Both the emc_template.esh
and the lammps_template.in
can be found in scripts/mol_dyn/
.
python scripts/run_md_pipeline.py --smiles_csv <smiles_csv> --output_folder <output_folder> --field <force field> --steps <steps> --cores <cores> --emc_template <path to emc_template.esh> --lammps_template <path to lammps_template.in>
To test the script, run the following command with the example.csv
provided:
python scripts/run_md_pipeline.py --smiles_csv examples/smiles.csv --output_folder examples/out --steps 50000 --emc_template scripts/mol_dyn/emc_template.esh --lammps_template scripts/mol_dyn/lammps_template.in
Note: For reliable spectra, do not run production runs with 50,000 steps; 500,000 is more appropriate.
Once the simulation pipeline has finished, you can gather the data using the gather_ir_data.py
script. Provide the script with the simulation_folder
, the smiles_path
(path to the smiles csv used for the simulations) and where to save the data (output_folder
, saved as a pickled dataframe ready to train with).

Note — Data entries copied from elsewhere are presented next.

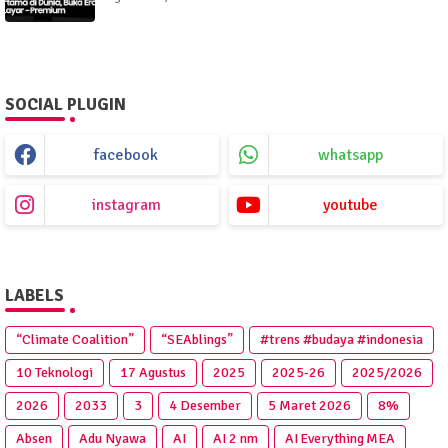
SOCIAL PLUGIN
facebook
whatsapp
instagram
youtube
LABELS
“Climate Coalition”
“SEAblings”
#trens #budaya #indonesia
10 Teknologi
17 Agustus
2025
2025‑26
2025/2026
2026
2033
3
4 Desember
5 Maret 2026
8%
Absen
Adu Nyawa
AI
AI 2 nm
AI Everything MEA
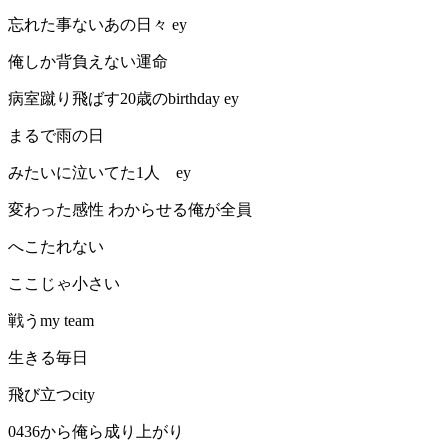
忘れた事ないあの日々 ey
俺しか背負えない運命
病室蹴り飛ばす20歳のbirthday ey
まるで雨の日
みたいに泣いてた1人 ey
変わった感性 わからせる俺が全員
へこたれない
ここじゃ小さい
戦うmy team
生きる毎日
飛び立つcity
0436から俺ら成り上がり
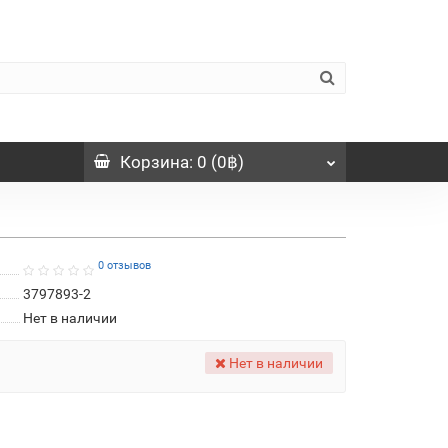
Корзина
: 0 (0฿)
0 отзывов
3797893-2
Нет в наличии
Нет в наличии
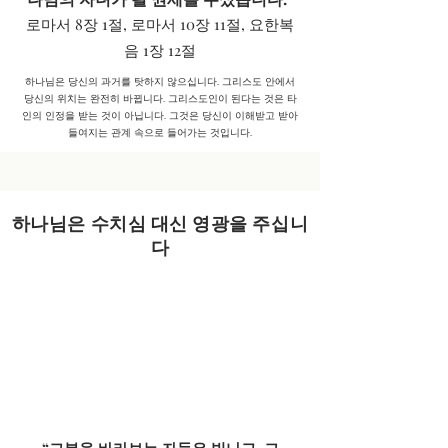
로마서 8장 1절,
로마서 10장 11절,
요한복
음 1장 12절
하나님은 당신의 과거를 탓하지 않으십니다. 그리스도 안에서
당신의 위치는 완전히 바뀝니다. 그리스도인이 된다는 것은 타
인의 인정을 받는 것이 아닙니다. 그것은 당신이 이해받고 받아
들여지는 관계 속으로 들어가는 것입니다.
하나님은 수치심 대신 영광을 주십니
다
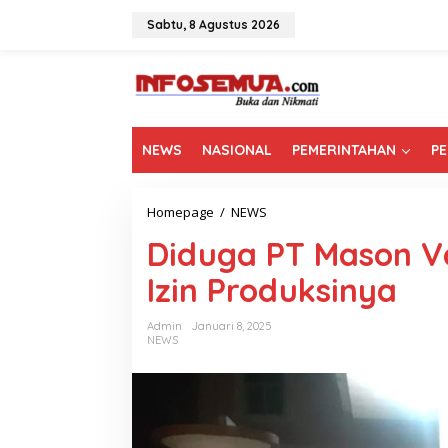
L
e
Sabtu, 8 Agustus 2026
w
a
t
i
k
e
NEWS
NASIONAL
PEMERINTAHAN
PE
k
o
n
t
Homepage
/
NEWS
D
e
i
n
Diduga PT Mason Va
d
u
Izin Produksinya
g
a
P
Admin
Januari 8, 2025
T
NEWS
M
a
s
o
n
V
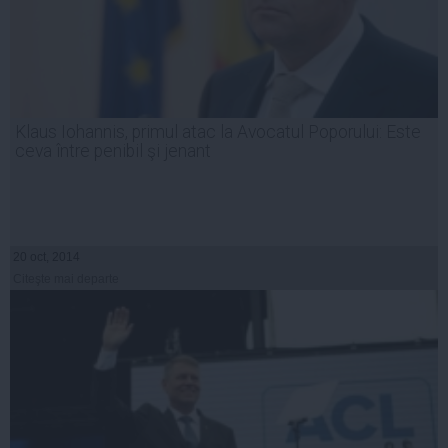
Klaus Iohannis, primul atac la Avocatul Poporului: Este
ceva între penibil şi jenant
20 oct, 2014
Citeşte mai departe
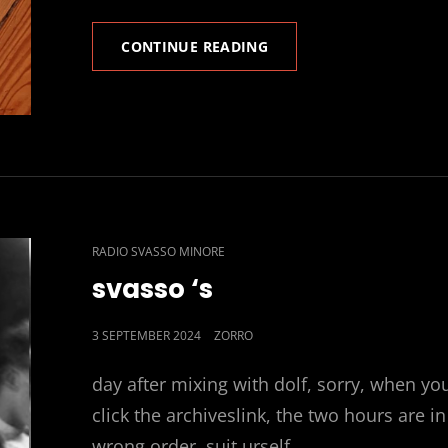
THE
CONTINUE READING
SOUND,
RESISTANCE,
LIVE
CAT
RADIO SVASSO MINORE
LINKS
svasso ‘s
POSTED
3 SEPTEMBER 2024
ZORRO
ON
day after mixing with dolf, sorry, when yo
click the archiveslink, the two hours are in
wrong order, suit urself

For the example run as follows:
python scripts/gather_ir_data.py --simulation_folder examples/out --smiles_path examples/smiles.csv --output_folder examples/
This section covers preparing the data for the model, training the model, running inference and scoring the output of the model.
The prepare_data.py
script creates the input data from the simulated data. It requires as input a pickled dataframe with the columns: 'formula', 'spectra' and 'smiles'. The spectra is expected as a 1D Numpy array with a range from 400-3982cm-1 and a resolution of 2cm-1 (i.e. 1792 values).
Parameters of the script:
--data_path: Path to the pickled dataframe
--output_folder: Path where the processed data is saved
--n_tokens: With how many tokens the spectrum is encoded (default 400)

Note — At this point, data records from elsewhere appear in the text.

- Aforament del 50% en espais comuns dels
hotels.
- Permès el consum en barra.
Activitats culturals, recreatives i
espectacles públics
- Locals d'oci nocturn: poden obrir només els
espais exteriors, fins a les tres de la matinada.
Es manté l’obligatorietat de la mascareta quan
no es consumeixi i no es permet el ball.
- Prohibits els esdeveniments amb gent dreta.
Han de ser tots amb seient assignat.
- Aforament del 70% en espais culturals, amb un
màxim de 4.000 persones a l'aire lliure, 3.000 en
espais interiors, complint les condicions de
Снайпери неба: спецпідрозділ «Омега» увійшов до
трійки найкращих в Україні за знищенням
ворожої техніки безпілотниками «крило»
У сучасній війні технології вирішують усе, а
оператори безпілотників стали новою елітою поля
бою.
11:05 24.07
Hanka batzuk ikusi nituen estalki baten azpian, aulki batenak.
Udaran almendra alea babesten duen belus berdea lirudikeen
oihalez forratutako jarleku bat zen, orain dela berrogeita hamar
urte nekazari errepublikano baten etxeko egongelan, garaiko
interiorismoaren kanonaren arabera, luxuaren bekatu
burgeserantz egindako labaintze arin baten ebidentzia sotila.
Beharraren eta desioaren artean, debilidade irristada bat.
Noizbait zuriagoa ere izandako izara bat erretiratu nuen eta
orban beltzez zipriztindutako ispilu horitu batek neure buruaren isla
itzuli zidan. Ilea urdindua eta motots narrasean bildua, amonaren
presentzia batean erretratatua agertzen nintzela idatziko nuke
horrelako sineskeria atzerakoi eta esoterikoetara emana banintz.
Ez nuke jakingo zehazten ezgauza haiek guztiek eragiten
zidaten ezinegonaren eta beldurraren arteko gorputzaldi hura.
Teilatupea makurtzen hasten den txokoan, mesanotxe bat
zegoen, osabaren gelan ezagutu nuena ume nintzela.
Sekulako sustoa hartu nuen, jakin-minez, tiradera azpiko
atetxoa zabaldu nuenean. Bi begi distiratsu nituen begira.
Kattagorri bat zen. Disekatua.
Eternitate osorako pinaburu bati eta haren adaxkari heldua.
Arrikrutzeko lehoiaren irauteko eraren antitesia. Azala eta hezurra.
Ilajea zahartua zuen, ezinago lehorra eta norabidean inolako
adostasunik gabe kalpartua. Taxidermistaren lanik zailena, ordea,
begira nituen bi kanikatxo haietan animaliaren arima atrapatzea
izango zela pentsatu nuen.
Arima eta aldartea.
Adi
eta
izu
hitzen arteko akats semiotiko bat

--window: What window of the IR spectrum is used, Options: full: Full spectrum, fingerprint: 400-2000<sup>-1</sup>,
umir: 400-3982<sup>-1</sup> and merged: 400-2000<sup>-1</sup> with 2800-3200<sup>-1</sup>
--augmentation: Augmentation options, Options: N/A, smooth, shift_horizontal, noise_vertical, all (only smooth
and shift_horizontal)
--special: Special data preparation, Options: N/A, Formula: only the formula, Spectrum: only the spectrum
Running the script to generate training data from the example:
python scripts/prepare_data.py --data_path examples/ir.pkl --output_path examples/train
Run a training of the model using the run_training.py
script. This script requires a directory prepared by the prepare_data.py
with a subfolder called data
which contains the training, validation and test data. Another requirement is a path to a OpenNMT configuration template. The template with which all trainings were performed in the template is provided in scripts/transformer_template.yaml
.
For the example try:
python scripts/run_training.py --template_path scripts/transformer_template.yaml --data_folder --data_folder examples/train
Note: The template expects a GPU to be present and to run a real training much more data is required.
For testing purposes, training a model for only few steps with a tiny model on CPU only:
python scripts/run_training.py --template_path scripts/transformer_template_tiny_cpu.yaml --data_folder --data_folder examples/train
Run the following command to do inference:
onmt_translate -model <model_path> -src <src_path> -output <out_file> -beam_size 10 -n_best 10 -min_length 5 -gpu 0
For the example (dummy model, valid set, CPU only), this corresponds to the following:
onmt_translate -model examples/train/model_step_5.pt -src examples/train/data/src-val.txt -output examples/train/pred-val.txt -beam_size 10 -n_best 10 -min_length 5
Scoring can be done via the score.py
script:
python scripts/score.py --tgt_path <path to tgt file> --inference_path <out file from inference>
For the example above:
python scripts/score.py --tgt_path examples/train/data/tgt-val.txt --inference_path examples/train/pred-val.txt
Use --n_beams
if the beam size is changed from 10 during inference.